Figure 8.33 shows an example three-dimensional plot of the HSI functions for mulloway. In addition, habitat is deemed unsuitable if water is less than 0.1m deep. The computed habitat suitability index (HSI) ranges between 0 and 1, where 0 represents least suitable and 1 represents most suitable. Details of model description and application are described in Brookes et al. (2022).

Fish Habitat Suitability Index (HSI) surface plot (3D) as a function of salinity tolerance for mulloway, where a HSI value of 1 represents the most suitable conditions and 0 the least suitable. The salinity thresholds are specified as a function of water temperature where fish is able to tolerate higher salinities at lower temperatures. The red lines (2D) show the effect of salinity on HSI at two fixed temperatures

Figure 8.33: Fish Habitat Suitability Index (HSI) surface plot (3D) as a function of salinity tolerance for mulloway, where a HSI value of 1 represents the most suitable conditions and 0 the least suitable. The salinity thresholds are specified as a function of water temperature where fish is able to tolerate higher salinities at lower temperatures. The red lines (2D) show the effect of salinity on HSI at two fixed temperatures

8.2.3 Data availability

Environmental threshold parameter review

The following parameters have been assigned as the temperature and salinity thresholds (Table 8.11).

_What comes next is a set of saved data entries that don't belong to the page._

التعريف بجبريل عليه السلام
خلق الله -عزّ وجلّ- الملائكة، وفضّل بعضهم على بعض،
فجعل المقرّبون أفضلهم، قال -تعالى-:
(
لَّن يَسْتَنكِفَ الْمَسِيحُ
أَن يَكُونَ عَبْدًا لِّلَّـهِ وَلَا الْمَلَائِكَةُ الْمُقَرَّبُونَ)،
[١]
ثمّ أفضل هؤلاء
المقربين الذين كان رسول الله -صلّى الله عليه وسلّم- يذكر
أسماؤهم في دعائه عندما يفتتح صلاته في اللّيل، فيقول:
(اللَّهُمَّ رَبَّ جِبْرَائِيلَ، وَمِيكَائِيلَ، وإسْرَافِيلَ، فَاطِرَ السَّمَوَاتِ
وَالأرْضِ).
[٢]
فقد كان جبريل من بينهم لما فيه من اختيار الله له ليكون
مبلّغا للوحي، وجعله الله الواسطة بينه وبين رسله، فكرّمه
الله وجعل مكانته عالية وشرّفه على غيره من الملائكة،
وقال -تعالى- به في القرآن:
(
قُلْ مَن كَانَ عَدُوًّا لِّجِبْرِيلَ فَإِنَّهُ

Table 8.11: Summary of \(LC_{50}\) and \(LC_{10}\) estimates of salinity (expressed as ppt) for six species at 14°C (\(LC^{14}\)) and 23°C (\(LC^{23}\)) temperatures.
Common name \(LC^{14}_{50}\) \(LC^{23}_{50}\) \(LC^{14}_{10}\) \(LC^{23}_{10}\)
Mulloway 64 59 60 51
Tamar goby 73 71 68 66
Black bream 85 88 79 82
Greenback flounder 88 79 81 73
Yelloweye mullet 91 82.4* 84 68
Congolli 100 94 90 87
Smallmouth hardyhead 108 108 100 97

8.2.4 Model application and results

The Generation 0 model was run between 2017 - 2020 using the base case and two management scenarios. For details of model application and results please refer to Brookes et al. (2022).